In my previous blog post (http://bit.ly/4l5DIK8), I demonstrated a basic use case involving the deployment of a Cirros virtual machine on a Kubernetes cluster. The process was relatively straightforward, as it did not require the use of DataVolumes (DV) or the Containerized Data Importer (CDI). However, the complexity increases when introducing DV and CDI into the workflow Here is a chart to explain it.
OS Image | Data Volume | Explanation |
RHEL/ROCKY | ✅ Yes, DV is needed | RHEL/ROCKY comes as a .qcow2 or .iso image that must be imported and written to a persistent volume.

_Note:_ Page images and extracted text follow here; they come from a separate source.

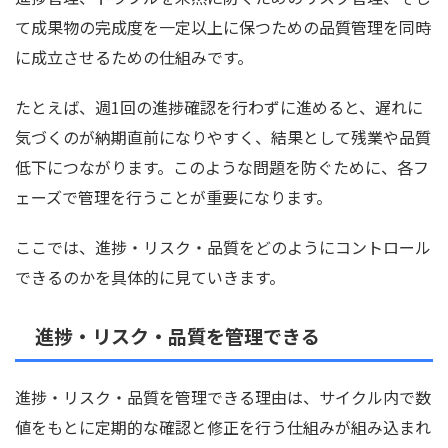
て成果物の完成度を一定以上に保つための品質管理を同時
に成立させるための仕組みです。
たとえば、週1回の進捗確認を行わずに進めると、遅れに
気づくのが納期直前になりやすく、結果として残業や品質
低下につながります。このような問題を防ぐために、各フ
ェーズで管理を行うことが重要になります。
ここでは、進捗・リスク・品質をどのようにコントロール
できるのかを具体的に見ていきます。
進捗・リスク・品質を管理できる
進捗・リスク・品質を管理できる理由は、サイクル内で数
値をもとに定期的な確認と修正を行う仕組みが組み込まれ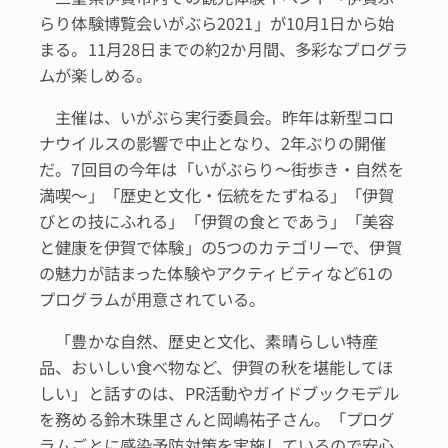
らり体験博覧会いがぶら2021」が10月1日から始
まる。11月28日までの約2か月間、多彩なプログラ
ムが楽しめる。
主催は、いがぶら実行委員会。昨年は新型コロ
ナウイルスの影響で中止となり、2年ぶりの開催
だ。7回目の今年は「いがぶらり～街歩き・自然を
満喫～」「歴史と文化・伝統をたずねる」「伊賀
びとの技にふれる」「伊賀の食とであう」「美容
と健康を伊賀で体験」の5つのカテゴリーで、伊賀
の魅力が詰まった体験やアクティビティなど61の
プログラムが用意されている。
「豊かな自然、歴史と文化、素晴らしい特産
品、おいしい食べ物など、伊賀の秋を堪能してほ
しい」と話すのは、PR活動やガイドブックモデル
を務める鈴木珠里さんと岡嶋祐子さん。「プログ
ラムごとに感染予防対策を実施しているので安心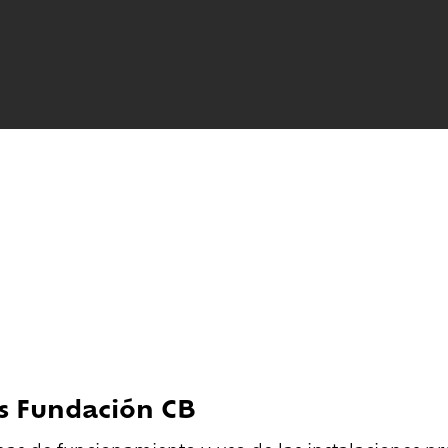
os Fundación CB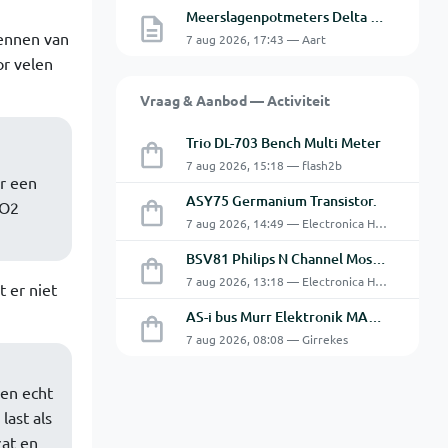
Meerslagenpotmeters Delta SM45-70D
kennen van
7 aug 2026, 17:43 — Aart
or velen
Vraag & Aanbod — Activiteit
Trio DL-703 Bench Multi Meter
7 aug 2026, 15:18 — flash2b
r een
ASY75 Germanium Transistor.
PO2
7 aug 2026, 14:49 — Electronica Hobbyist
BSV81 Philips N Channel Mosfet Transistors.
7 aug 2026, 13:18 — Electronica Hobbyist
 er niet
AS-i bus Murr Elektronik MASI20 AS-Interface I/O-module 56440
7 aug 2026, 08:08 — Girrekes
sen echt
last als
zat en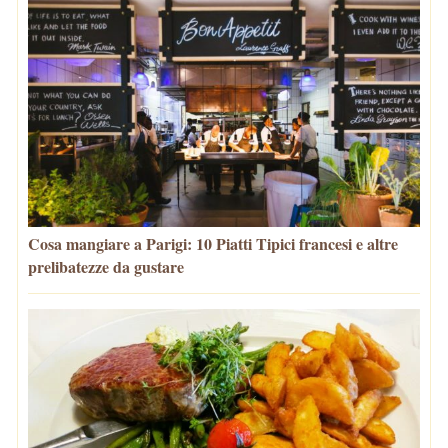
Cosa mangiare a Parigi: 10 Piatti Tipici francesi e altre
prelibatezze da gustare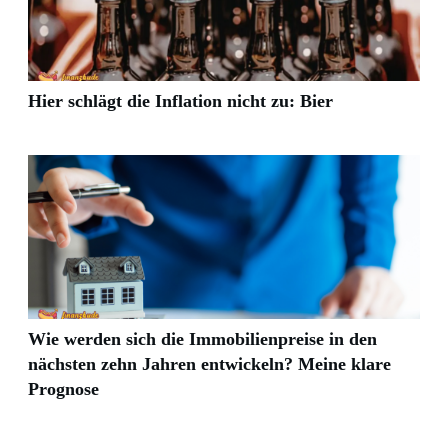
Hier schlägt die Inflation nicht zu: Bier
Wie werden sich die Immobilienpreise in den
nächsten zehn Jahren entwickeln? Meine klare
Prognose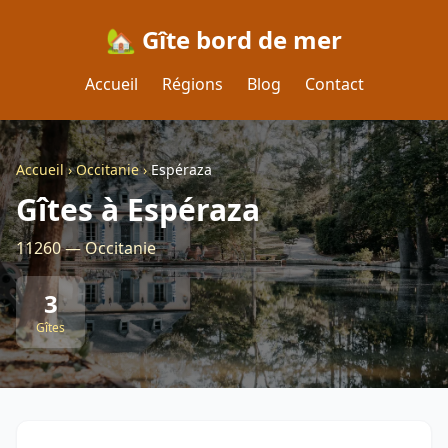
🏡 Gîte bord de mer
Accueil
Régions
Blog
Contact
Accueil
›
Occitanie
›
Espéraza
Gîtes à Espéraza
11260 — Occitanie
3
Gîtes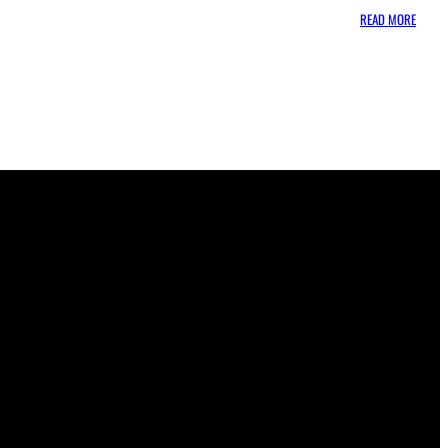
:
READ MORE
שאלות
נפוצות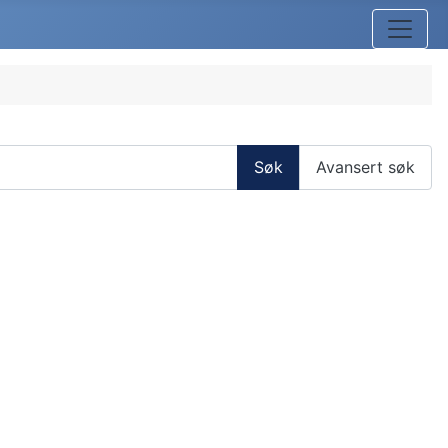
Søk
Avansert søk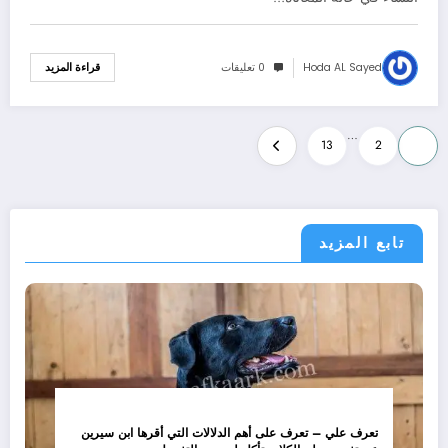
Hoda AL Sayed
0 تعليقات
قراءة المزيد
تعدد
…
13
2
1
صفحات
المقالات
تابع المزيد
تعرف علي – تعرف على أهم الدلالات التي أقرها ابن سيرين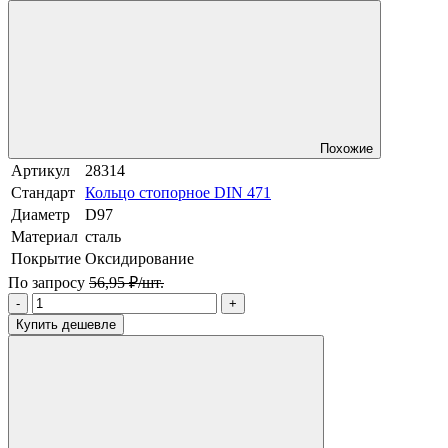
Похожие
Артикул
28314
Стандарт
Кольцо стопорное DIN 471
Диаметр
D97
Материал
сталь
Покрытие
Оксидирование
По запросу
56,95 ₽/шт.
-
+
Купить дешевле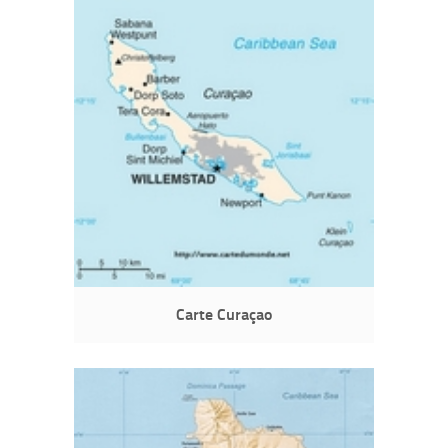
Carte Curaçao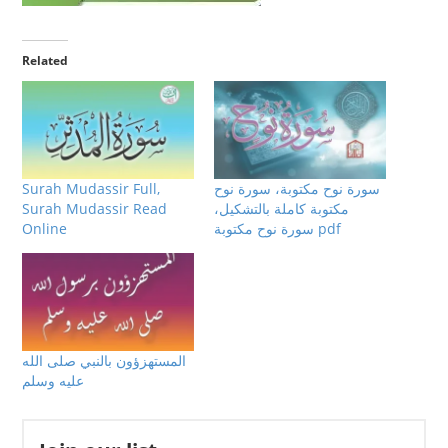
Related
Surah Mudassir Full,
سورة نوح مكتوبة، سورة نوح
Surah Mudassir Read
مكتوبة كاملة بالتشكيل،
Online
سورة نوح مكتوبة pdf
المستهزؤون بالنبي صلى الله
عليه وسلم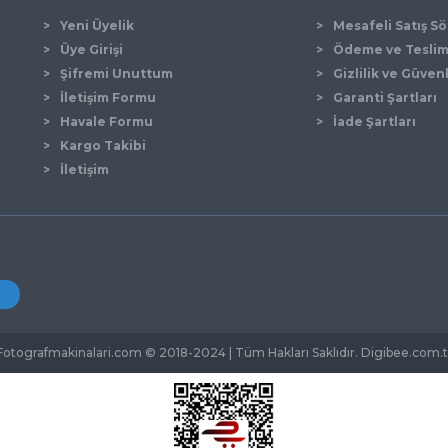
Yeni Üyelik
Mesafeli Satış S
Üye Girişi
Ödeme ve Tesli
Şifremi Unuttum
Gizlilik ve Güven
İletişim Formu
Garanti Şartları
Gönder
Havale Formu
İade Şartları
Kargo Takibi
İletişim
Fotografmakinalari.com © 2018-2024 | Tüm Hakları Saklıdır. Digibee.com.t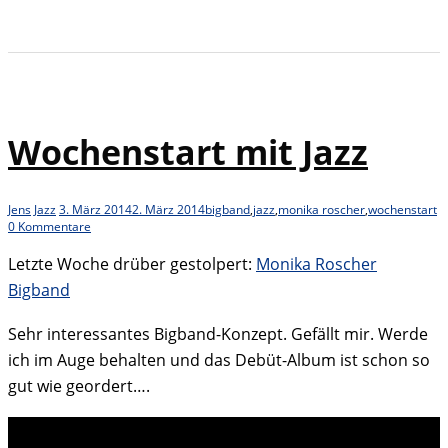
Wochenstart mit Jazz
Jens
Jazz
3. März 2014
2. März 2014
bigband
,
jazz
,
monika roscher
,
wochenstart
0 Kommentare
Letzte Woche drüber gestolpert:
Monika Roscher
Bigband
Sehr interessantes Bigband-Konzept. Gefällt mir. Werde
ich im Auge behalten und das Debüt-Album ist schon so
gut wie geordert….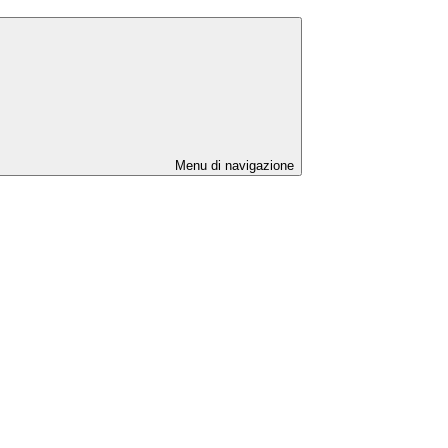
Menu di navigazione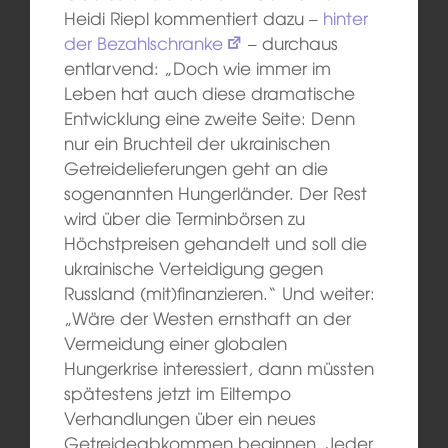
Heidi Riepl kommentiert dazu –
hinter
der Bezahlschranke
– durchaus
entlarvend: „Doch wie immer im
Leben hat auch diese dramatische
Entwicklung eine zweite Seite: Denn
nur ein Bruchteil der ukrainischen
Getreidelieferungen geht an die
sogenannten Hungerländer. Der Rest
wird über die Terminbörsen zu
Höchstpreisen gehandelt und soll die
ukrainische Verteidigung gegen
Russland (mit)finanzieren.“ Und weiter:
„Wäre der Westen ernsthaft an der
Vermeidung einer globalen
Hungerkrise interessiert, dann müssten
spätestens jetzt im Eiltempo
Verhandlungen über ein neues
Getreideabkommen beginnen. Jeder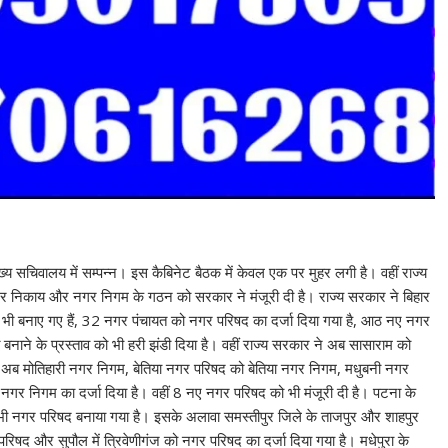
मुख्य सचिवालय में सम्पन्न। इस कैबिनेट बैठक में केवल एक पर मुहर लगी है। वहीं राज्य
गर निकाय और नगर निगम के गठन को सरकार ने मंजूरी दी है। राज्य सरकार ने बिहार
 भी बनाए गए हैं, 32 नगर पंचायत को नगर परिषद का दर्जा दिया गया है, आठ नए नगर
ने के प्रस्ताव को भी हरी झंडी दिया है। वहीं राज्य सरकार ने अब सासाराम को
अब मोतिहारी नगर निगम, बेतिया नगर परिषद को बेतिया नगर निगम, मधुबनी नगर
गर निगम का दर्जा दिया है। वहीं 8 नए नगर परिषद को भी मंजूरी दी है। पटना के
भी नगर परिषद बनाया गया है। इसके अलावा समस्तीपुर जिले के ताजपुर और शाहपुर
िषद और सुपौल में त्रिवेणीगंज को नगर परिषद का दर्जा दिया गया है। मधेपुरा के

CDI does this automatically. |
Cirros | ❌ No, DV not needed | Cirros is tiny and often bundled as a containerDisk (ephemeral). It can run directly without importing to PV. |
.
Feature | ContainerDisk | DataVolume |
Volatile | Yes (removed after VM shutdown) | No (persistent storage) |
Format Support | Only container images | Can import .qcow2, .iso, or clone PVCs |
Use Case | Quick test VMs (like Cirros) | Real OS installation (like RHEL, Windows) |
When working with Kubevirt technology, it is common to encounter new storage terms such as Data volume, CDI, SC, PV, and PVC. These terms can be confusing at first glance, but with the right analogy, they can be easily understood and applied in real-world scenarios. In this section of the blog post, we will delve deeper into these parameters and correlate them with an analogy from a car parking place.
Let’s imagine a scenario where you are looking for a parking spot in a crowded parking lot. The parking lot itself represents the storage space available on your cluster. Just like how you need to find a specific spot for your car based on its size and requirements, similarly when dealing with Kubevirt technology, you need to allocate storage resources based on the needs of your virtual machines (VMs).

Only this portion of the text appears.